NorthWest Biotherapeutics Inc (NWBO)

[MI Dendream]

Biosect, I believe that you and I are of like minds when it comes to appplying this SEC rule to biopharma companies. Although there is a nuance that I may come back to ask you about.

I am interested in your views on a tangent from the current discussion. Shorts state a belief that an IA was performed and they know the trial has failed, but continue to perpetuate a scam. This actually forms the basis of most short-side theory. This, however, cannot have happened, and forget SEC.

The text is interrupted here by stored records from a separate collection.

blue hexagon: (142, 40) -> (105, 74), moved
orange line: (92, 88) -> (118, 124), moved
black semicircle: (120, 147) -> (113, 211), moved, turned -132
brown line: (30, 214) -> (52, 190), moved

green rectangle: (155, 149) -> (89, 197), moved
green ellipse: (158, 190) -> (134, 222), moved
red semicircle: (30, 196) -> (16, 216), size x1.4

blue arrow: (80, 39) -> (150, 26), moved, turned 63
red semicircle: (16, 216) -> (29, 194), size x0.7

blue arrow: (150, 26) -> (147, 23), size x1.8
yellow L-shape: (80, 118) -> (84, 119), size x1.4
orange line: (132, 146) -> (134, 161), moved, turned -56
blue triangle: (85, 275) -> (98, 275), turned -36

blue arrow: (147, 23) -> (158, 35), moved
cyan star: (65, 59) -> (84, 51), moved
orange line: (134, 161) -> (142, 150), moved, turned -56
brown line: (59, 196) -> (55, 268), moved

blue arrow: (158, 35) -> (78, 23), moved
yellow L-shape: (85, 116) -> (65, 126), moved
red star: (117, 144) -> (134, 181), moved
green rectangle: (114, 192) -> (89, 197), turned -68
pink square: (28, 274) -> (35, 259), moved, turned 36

For this to have happened, it would have occurred before the August 2015 halt in new screening and here is where that argument falls apart. Investigators brochures must contain updated safety and lack of efficacy data. Evidence of lack of efficacy would require patient consents be updated which requires IRB approval. These policies are governed by regulators and are in accordance with Geneva Convention international law. If they had knowledge that the data showed lack of efficacy, then patients in screening would not have been put on drug prior to the changes being implemented and IRB approved. Same is true for any patient currently receiving active drug post-randomization. On top of that FDA lifted the halt in 2019, and a new trial involving all patients receiving DCVax with or without a combined previously failed therapy. Meanwhile LL promotes this trial to her colleagues and accepts referral patients.

These are human clinical trials regulated by all 4 governments and not some experiment on rats in a lab.